Last updated: March 1, 2025.
ImpactMeL ("we", "our", or "the Company") is committed to protecting the privacy and security of personal data processed through our platform. This Privacy Policy explains how we collect, use, store, and share information when you use ImpactMeL's software-as-a-service platform and related services.
By accessing or using ImpactMeL, you acknowledge that you have read, understood, and agree to this Privacy Policy.
We collect the following categories of information:
Account & Organization Data: Name, work email address, organization name, job title, billing information, and account credentials.
Program & M&E Data: Results frameworks, indicators, indicator values, program narratives, uploaded documents, and beneficiary/participant records you enter into the platform.
Usage Data: Log data, IP addresses, browser type, pages visited, features used, and session durations — collected to improve platform performance and security.
Communications: Emails and support tickets you send us, including content and metadata.
We use collected data to:
- Provide, operate, and improve the ImpactMeL platform - Authenticate users and enforce access controls - Respond to support requests and customer communications - Send service notifications, security alerts, and product updates - Analyze usage patterns to improve platform features - Comply with legal obligations and enforce our terms
We do not sell your personal data or your beneficiary data to third parties. We do not use your M&E program data for advertising purposes.
For users in the European Economic Area, our legal bases for processing personal data are:
- Contract performance: Processing necessary to provide the ImpactMeL service under our agreement with your organization. - Legitimate interests: Security monitoring, fraud prevention, and platform improvement — where our interests do not override your rights. - Legal compliance: Where processing is required by applicable law. - Consent: Where you have explicitly consented to specific processing activities.
For beneficiary data entered into the platform, your organization acts as the Data Controller. ImpactMeL acts as a Data Processor and processes such data only per your instructions.

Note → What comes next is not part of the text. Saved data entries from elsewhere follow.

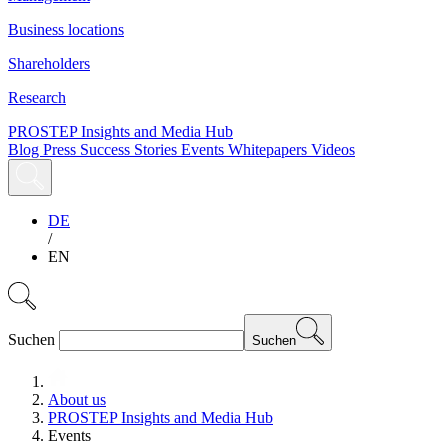
Business locations
Shareholders
Research
PROSTEP Insights and Media Hub
Blog
Press
Success Stories
Events
Whitepapers
Videos
DE
/
EN
Suchen
Suchen
About us
PROSTEP Insights and Media Hub
Events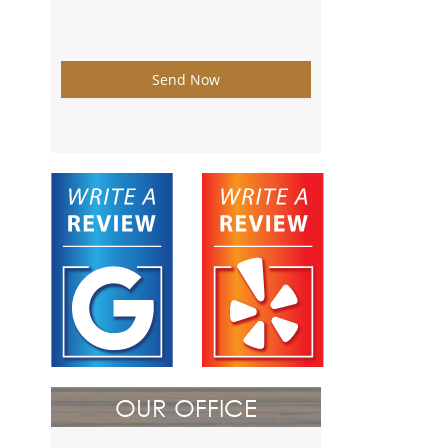
Send Now
OUR OFFICE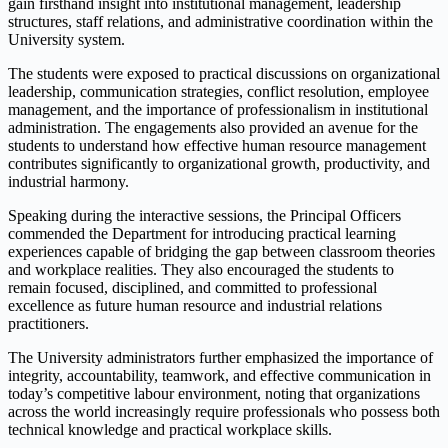
gain firsthand insight into institutional management, leadership
structures, staff relations, and administrative coordination within the
University system.
The students were exposed to practical discussions on organizational
leadership, communication strategies, conflict resolution, employee
management, and the importance of professionalism in institutional
administration. The engagements also provided an avenue for the
students to understand how effective human resource management
contributes significantly to organizational growth, productivity, and
industrial harmony.
Speaking during the interactive sessions, the Principal Officers
commended the Department for introducing practical learning
experiences capable of bridging the gap between classroom theories
and workplace realities. They also encouraged the students to
remain focused, disciplined, and committed to professional
excellence as future human resource and industrial relations
practitioners.
The University administrators further emphasized the importance of
integrity, accountability, teamwork, and effective communication in
today’s competitive labour environment, noting that organizations
across the world increasingly require professionals who possess both
technical knowledge and practical workplace skills.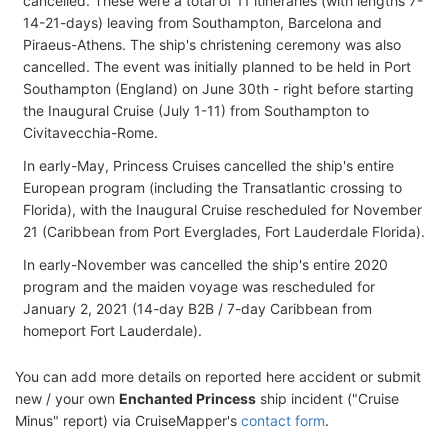
cancelled. These were a total of 11 itineraries (with lengths 7-
14-21-days) leaving from Southampton, Barcelona and
Piraeus-Athens. The ship's christening ceremony was also
cancelled. The event was initially planned to be held in Port
Southampton (England) on June 30th - right before starting
the Inaugural Cruise (July 1-11) from Southampton to
Civitavecchia-Rome.
In early-May, Princess Cruises cancelled the ship's entire
European program (including the Transatlantic crossing to
Florida), with the Inaugural Cruise rescheduled for November
21 (Caribbean from Port Everglades, Fort Lauderdale Florida).
In early-November was cancelled the ship's entire 2020
program and the maiden voyage was rescheduled for
January 2, 2021 (14-day B2B / 7-day Caribbean from
homeport Fort Lauderdale).
You can add more details on reported here accident or submit
new / your own
Enchanted Princess
ship incident ("Cruise
Minus" report) via CruiseMapper's
contact form
.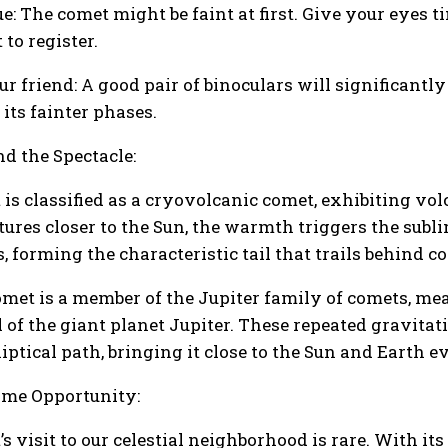
ue: The comet might be faint at first. Give your eyes 
to register.
ur friend: A good pair of binoculars will significant
 its fainter phases.
d the Spectacle:
 is classified as a cryovolcanic comet, exhibiting vol
ures closer to the Sun, the warmth triggers the subli
, forming the characteristic tail that trails behind c
omet is a member of the Jupiter family of comets, mea
l of the giant planet Jupiter. These repeated gravitat
liptical path, bringing it close to the Sun and Earth 
time Opportunity:
s visit to our celestial neighborhood is rare. With it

ImpactMeL offers data residency options for enterprise customers:
- European Union (Frankfurt, Germany — AWS eu-central-1) - United States (Virginia, USA — AWS us-east-1) - Africa (Cape Town, South Africa — AWS af-south-1)
Data is stored in the region you select during onboarding. Where data transfers across regions are necessary (e.g., for support or backups), we use Standard Contractual Clauses (SCCs) or equivalent transfer mechanisms.
ImpactMeL maintains the following security standards:
- SOC 2 Type II certification — independently audited annually - Encryption in transit: TLS 1.2+ for all data transmissions - Encryption at rest: AES-256 encryption for all stored data - Access controls: Role-based permissions, SSO/SAML 2.0 support, MFA - Audit logging: Immutable logs of all data access and changes - Penetration testing: Third-party testing conducted bi-annually - Backups: Automated encrypted backups every 6 hours with 90-day retention
We report material security incidents to affected customers within 72 hours of discovery.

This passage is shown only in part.